Prioritize Tuning Tasks

A typical database may have literally thousands of different items to tune. Without a tool like the function polling system 107, it is nearly impossible for the database administrator to tell which items should receive attention. The function polling system 107 prioritizes the tasks so the database administrator can spend time on the items that can be tuned to provide the most benefit to the application.

Reduced Hardware/Software Upgrade Costs

The function polling system 107 displays tunable bottlenecks that, when fixed, can postpone or eliminate the need for additional hardware or software.

Improve Service Level Quality

The function polling system 107 allows businesses to comply with Service Level Agreements (SLA). For example, a large insurance company has an SLA that guaranteed that the amount of processing time required to enter a new policy would be less than three seconds. If the process was currently taking approximately six minutes, this exceeds the SLA by 120,000%. The function polling system when applied to this application could show the company how to reduce the processing time by over 90% within days of installation.

Employee Education

The function polling system 107 exposes the internals of the software applications 101. Application stakeholders report learning more about the internal workings of the software while using the function polling system than they have learned taking many classes. This education is even more relevant since the function polling system “teaches” about the specific problems facing the application stakeholders rather than hypothetical classroom issues.
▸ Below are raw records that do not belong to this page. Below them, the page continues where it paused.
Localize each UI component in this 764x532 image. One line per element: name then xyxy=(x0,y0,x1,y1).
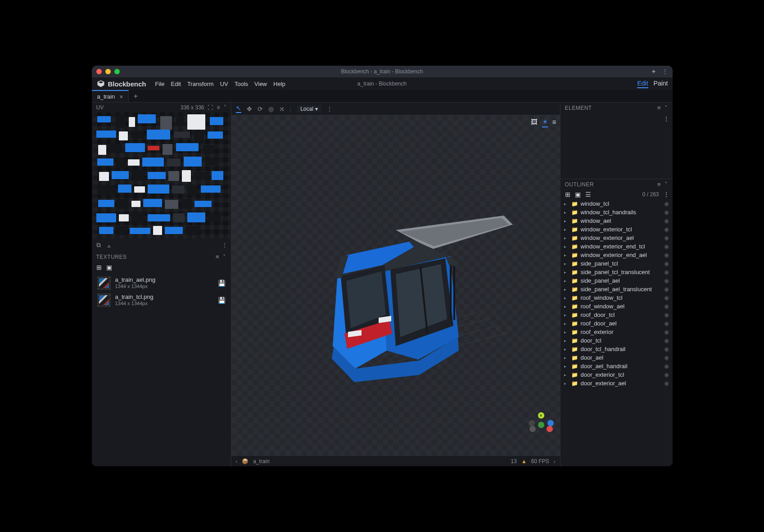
outliner-item[interactable]: ▸📁door_exterior_tcl◉ xyxy=(561,370,673,379)
expand-chevron-icon[interactable]: ▸ xyxy=(564,321,569,326)
outliner-menu-icon[interactable]: ≡ xyxy=(657,181,661,188)
expand-chevron-icon[interactable]: ▸ xyxy=(564,330,569,334)
outliner-item[interactable]: ▸📁roof_door_ael◉ xyxy=(561,319,673,328)
new-tab-button[interactable]: + xyxy=(129,90,142,102)
expand-chevron-icon[interactable]: ▸ xyxy=(564,373,569,377)
outliner-item[interactable]: ▸📁side_panel_tcl_translucent◉ xyxy=(561,268,673,276)
outliner-item[interactable]: ▸📁window_tcl◉ xyxy=(561,199,673,208)
save-texture-icon[interactable]: 💾 xyxy=(218,280,226,287)
menu-help[interactable]: Help xyxy=(273,81,285,87)
visibility-toggle-icon[interactable]: ◉ xyxy=(664,329,669,335)
tool-vertex-snap-icon[interactable]: ⤭ xyxy=(279,105,285,113)
element-menu-icon[interactable]: ≡ xyxy=(657,104,661,111)
visibility-toggle-icon[interactable]: ◉ xyxy=(664,260,669,267)
menu-tools[interactable]: Tools xyxy=(235,81,248,87)
outliner-item[interactable]: ▸📁door_ael_handrail◉ xyxy=(561,362,673,370)
mode-tab-paint[interactable]: Paint xyxy=(654,80,668,88)
expand-chevron-icon[interactable]: ▸ xyxy=(564,244,569,249)
outliner-item[interactable]: ▸📁side_panel_tcl◉ xyxy=(561,259,673,268)
save-texture-icon[interactable]: 💾 xyxy=(218,297,226,304)
outliner-item[interactable]: ▸📁door_exterior_ael◉ xyxy=(561,379,673,388)
visibility-toggle-icon[interactable]: ◉ xyxy=(664,311,669,318)
outliner-tree[interactable]: ▸📁window_tcl◉▸📁window_tcl_handrails◉▸📁wi… xyxy=(561,199,673,466)
gizmo-z-axis[interactable] xyxy=(547,420,554,426)
statusbar-forward-icon[interactable]: › xyxy=(554,459,556,464)
expand-chevron-icon[interactable]: ▸ xyxy=(564,219,569,223)
expand-chevron-icon[interactable]: ▸ xyxy=(564,338,569,343)
orientation-gizmo[interactable]: Y xyxy=(529,412,554,437)
tool-move-icon[interactable]: ↖ xyxy=(236,104,241,113)
gizmo-y-axis[interactable]: Y xyxy=(538,412,544,419)
visibility-toggle-icon[interactable]: ◉ xyxy=(664,346,669,352)
expand-chevron-icon[interactable]: ▸ xyxy=(564,279,569,283)
outliner-item[interactable]: ▸📁door_tcl_handrail◉ xyxy=(561,345,673,353)
add-texture-icon[interactable]: ⊞ xyxy=(96,264,102,271)
shading-icon[interactable]: ☀ xyxy=(542,118,548,127)
minimize-window-button[interactable] xyxy=(105,69,111,74)
expand-chevron-icon[interactable]: ▸ xyxy=(564,287,569,292)
menu-edit[interactable]: Edit xyxy=(171,81,181,87)
expand-chevron-icon[interactable]: ▸ xyxy=(564,253,569,257)
menu-view[interactable]: View xyxy=(254,81,267,87)
outliner-item[interactable]: ▸📁roof_door_tcl◉ xyxy=(561,311,673,319)
viewport-3d[interactable]: 🖼 ☀ ≡ xyxy=(231,115,560,455)
gizmo-neg-axis[interactable] xyxy=(529,420,535,426)
texture-item[interactable]: a_train_tcl.png 1344 x 1344px 💾 xyxy=(95,292,228,309)
toolbar-more-icon[interactable]: ⋮ xyxy=(327,106,331,112)
outliner-item[interactable]: ▸📁window_exterior_ael◉ xyxy=(561,234,673,242)
tool-resize-icon[interactable]: ✥ xyxy=(247,105,252,113)
viewport-menu-icon[interactable]: ≡ xyxy=(552,118,556,127)
add-cube-icon[interactable]: ⊞ xyxy=(565,191,570,198)
outliner-item[interactable]: ▸📁side_panel_ael◉ xyxy=(561,276,673,285)
gizmo-x-axis[interactable] xyxy=(547,426,553,432)
expand-chevron-icon[interactable]: ▸ xyxy=(564,381,569,386)
visibility-toggle-icon[interactable]: ◉ xyxy=(664,226,669,233)
expand-chevron-icon[interactable]: ▸ xyxy=(564,304,569,309)
kebab-menu-icon[interactable]: ⋮ xyxy=(662,68,668,75)
visibility-toggle-icon[interactable]: ◉ xyxy=(664,380,669,387)
tool-pivot-icon[interactable]: ◎ xyxy=(268,105,274,113)
outliner-item[interactable]: ▸📁roof_exterior◉ xyxy=(561,328,673,336)
visibility-toggle-icon[interactable]: ◉ xyxy=(664,209,669,216)
expand-chevron-icon[interactable]: ▸ xyxy=(564,356,569,360)
expand-chevron-icon[interactable]: ▸ xyxy=(564,347,569,352)
visibility-toggle-icon[interactable]: ◉ xyxy=(664,337,669,344)
outliner-item[interactable]: ▸📁door_ael◉ xyxy=(561,353,673,362)
outliner-chevron-down-icon[interactable]: ˅ xyxy=(665,181,668,188)
outliner-item[interactable]: ▸📁door_tcl◉ xyxy=(561,336,673,345)
uv-mirror-icon[interactable]: ⟁ xyxy=(107,242,111,249)
menu-file[interactable]: File xyxy=(155,81,165,87)
expand-chevron-icon[interactable]: ▸ xyxy=(564,313,569,317)
uv-link-icon[interactable]: ⧉ xyxy=(96,241,101,249)
import-texture-icon[interactable]: ▣ xyxy=(106,264,112,271)
outliner-item[interactable]: ▸📁window_ael◉ xyxy=(561,216,673,225)
expand-chevron-icon[interactable]: ▸ xyxy=(564,270,569,275)
toggle-options-icon[interactable]: ☰ xyxy=(585,191,591,198)
gizmo-neg-axis-2[interactable] xyxy=(529,426,536,432)
close-tab-icon[interactable]: × xyxy=(119,93,123,100)
textures-chevron-down-icon[interactable]: ˅ xyxy=(223,253,226,260)
maximize-window-button[interactable] xyxy=(114,69,120,74)
visibility-toggle-icon[interactable]: ◉ xyxy=(664,294,669,301)
screenshot-icon[interactable]: 🖼 xyxy=(531,118,538,127)
tool-rotate-icon[interactable]: ⟳ xyxy=(258,105,263,113)
outliner-item[interactable]: ▸📁roof_window_tcl◉ xyxy=(561,293,673,302)
textures-menu-icon[interactable]: ≡ xyxy=(216,253,219,260)
file-tab[interactable]: a_train × xyxy=(92,90,129,102)
outliner-item[interactable]: ▸📁roof_window_ael◉ xyxy=(561,302,673,311)
add-group-icon[interactable]: ▣ xyxy=(575,191,581,198)
visibility-toggle-icon[interactable]: ◉ xyxy=(664,303,669,310)
uv-canvas[interactable] xyxy=(93,113,230,239)
outliner-item[interactable]: ▸📁window_exterior_end_ael◉ xyxy=(561,251,673,259)
uv-chevron-down-icon[interactable]: ˅ xyxy=(224,104,226,111)
gizmo-center[interactable] xyxy=(538,422,544,428)
visibility-toggle-icon[interactable]: ◉ xyxy=(664,320,669,327)
expand-chevron-icon[interactable]: ▸ xyxy=(564,202,569,206)
visibility-toggle-icon[interactable]: ◉ xyxy=(664,269,669,275)
menu-uv[interactable]: UV xyxy=(220,81,228,87)
texture-item[interactable]: a_train_ael.png 1344 x 1344px 💾 xyxy=(95,275,228,292)
uv-more-icon[interactable]: ⋮ xyxy=(222,242,226,248)
warning-count[interactable]: 13 xyxy=(511,458,517,464)
visibility-toggle-icon[interactable]: ◉ xyxy=(664,354,669,361)
visibility-toggle-icon[interactable]: ◉ xyxy=(664,277,669,284)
Fewer Application stakeholders Perform the Same Amount of Work

The recent economy has forced management to reduce staff thus creating teams that are understaffed and overworked. The function polling system helps the application stakeholders perform work in the most efficient method possible so additional staff needs are reduced.

SUMMARY

The function polling system periodically checks the software application to determine which function is presently executing within the software application. The periodic polling of executing processes significantly reduces the amount of data collected, yet enables the application stakeholder to obtain a granularity of data relating to the executing software application not available with existing software monitoring systems.

Claims

1. A system for monitoring operation of a software application that executes on a processor, comprising:

polling means, connected to said software application, for polling said software application to retrieve statistics data indicative of operation of said software application; and

data repository means for storing said retrieved statistics data.

2. The system for monitoring operation of a software application of claim 1 further comprising:

means for periodically activating said polling means.

3. The system for monitoring operation of a software application of claim 1 wherein said software application comprises a plurality of processes, said polling means comprises:

means for determining which processes of said software application are presently executing within said software application.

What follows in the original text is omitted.